• PROBLEM TO SOLVE
Give again the entries below exactly, beginning at the first line and ending at the line with "How does Fushun Petrochemical".

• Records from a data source
+ + +

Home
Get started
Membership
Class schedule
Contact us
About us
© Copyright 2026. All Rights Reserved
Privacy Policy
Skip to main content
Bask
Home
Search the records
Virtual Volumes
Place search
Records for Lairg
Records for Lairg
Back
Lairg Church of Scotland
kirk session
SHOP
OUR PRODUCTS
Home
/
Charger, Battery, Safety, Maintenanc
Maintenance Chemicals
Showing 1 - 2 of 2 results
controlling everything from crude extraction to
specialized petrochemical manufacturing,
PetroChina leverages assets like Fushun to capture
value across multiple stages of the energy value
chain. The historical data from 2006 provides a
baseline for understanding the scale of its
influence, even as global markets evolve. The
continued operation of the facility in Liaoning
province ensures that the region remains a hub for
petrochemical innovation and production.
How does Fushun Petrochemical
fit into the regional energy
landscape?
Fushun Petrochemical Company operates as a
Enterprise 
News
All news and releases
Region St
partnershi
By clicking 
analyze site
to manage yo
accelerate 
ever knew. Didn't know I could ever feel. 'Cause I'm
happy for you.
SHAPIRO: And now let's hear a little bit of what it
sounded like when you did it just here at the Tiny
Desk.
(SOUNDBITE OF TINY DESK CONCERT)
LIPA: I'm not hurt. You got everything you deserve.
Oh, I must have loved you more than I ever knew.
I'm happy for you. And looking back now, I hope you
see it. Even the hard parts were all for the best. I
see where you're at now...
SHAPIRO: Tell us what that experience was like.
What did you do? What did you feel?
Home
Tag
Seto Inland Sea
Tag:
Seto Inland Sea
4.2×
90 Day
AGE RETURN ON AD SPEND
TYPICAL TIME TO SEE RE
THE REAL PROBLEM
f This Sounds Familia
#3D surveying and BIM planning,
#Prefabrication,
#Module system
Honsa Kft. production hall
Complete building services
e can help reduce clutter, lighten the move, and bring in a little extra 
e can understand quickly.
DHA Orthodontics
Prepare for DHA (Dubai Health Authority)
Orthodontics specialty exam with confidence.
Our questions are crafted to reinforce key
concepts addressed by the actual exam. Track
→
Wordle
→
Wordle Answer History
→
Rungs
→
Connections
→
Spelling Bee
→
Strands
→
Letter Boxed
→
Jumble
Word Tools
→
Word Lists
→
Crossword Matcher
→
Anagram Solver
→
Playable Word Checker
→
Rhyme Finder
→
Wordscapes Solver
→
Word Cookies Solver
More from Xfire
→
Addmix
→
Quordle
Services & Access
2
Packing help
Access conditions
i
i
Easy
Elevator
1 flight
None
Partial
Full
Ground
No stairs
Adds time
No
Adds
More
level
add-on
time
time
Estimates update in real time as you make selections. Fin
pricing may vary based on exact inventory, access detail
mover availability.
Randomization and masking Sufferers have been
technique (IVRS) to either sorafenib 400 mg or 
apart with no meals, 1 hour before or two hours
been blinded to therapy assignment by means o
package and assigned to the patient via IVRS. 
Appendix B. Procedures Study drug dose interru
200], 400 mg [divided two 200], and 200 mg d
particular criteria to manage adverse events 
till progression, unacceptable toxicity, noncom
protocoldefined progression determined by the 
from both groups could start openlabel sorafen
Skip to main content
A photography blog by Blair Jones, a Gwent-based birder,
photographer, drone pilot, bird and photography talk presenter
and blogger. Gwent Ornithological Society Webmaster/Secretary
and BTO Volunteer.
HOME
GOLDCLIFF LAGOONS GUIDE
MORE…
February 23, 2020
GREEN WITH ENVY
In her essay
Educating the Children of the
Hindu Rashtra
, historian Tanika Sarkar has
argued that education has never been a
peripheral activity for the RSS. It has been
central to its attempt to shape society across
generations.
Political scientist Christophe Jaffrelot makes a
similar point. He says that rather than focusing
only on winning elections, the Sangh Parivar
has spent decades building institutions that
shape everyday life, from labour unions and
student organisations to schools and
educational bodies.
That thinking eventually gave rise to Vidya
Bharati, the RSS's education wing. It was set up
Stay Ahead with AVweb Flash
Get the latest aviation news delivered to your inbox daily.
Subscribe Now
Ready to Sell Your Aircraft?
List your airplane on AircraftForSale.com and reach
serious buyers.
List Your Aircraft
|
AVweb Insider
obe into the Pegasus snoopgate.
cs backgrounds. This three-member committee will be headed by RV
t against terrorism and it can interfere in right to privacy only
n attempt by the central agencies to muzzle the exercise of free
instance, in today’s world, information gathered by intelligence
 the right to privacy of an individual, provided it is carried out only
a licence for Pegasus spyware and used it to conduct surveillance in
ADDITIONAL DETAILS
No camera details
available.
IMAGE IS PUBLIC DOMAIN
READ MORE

+ + +

• ANSWER AREA
Home
Get started
Membership
Class schedule
Contact us
About us
© Copyright 2026. All Rights Reserved
Privacy Policy
Skip to main content
Bask
Home
Search the records
Virtual Volumes
Place search
Records for Lairg
Records for Lairg
Back
Lairg Church of Scotland
kirk session
SHOP
OUR PRODUCTS
Home
/
Charger, Battery, Safety, Maintenanc
Maintenance Chemicals
Showing 1 - 2 of 2 results
controlling everything from crude extraction to
specialized petrochemical manufacturing,
PetroChina leverages assets like Fushun to capture
value across multiple stages of the energy value
chain. The historical data from 2006 provides a
baseline for understanding the scale of its
influence, even as global markets evolve. The
continued operation of the facility in Liaoning
province ensures that the region remains a hub for
petrochemical innovation and production.
How does Fushun Petrochemical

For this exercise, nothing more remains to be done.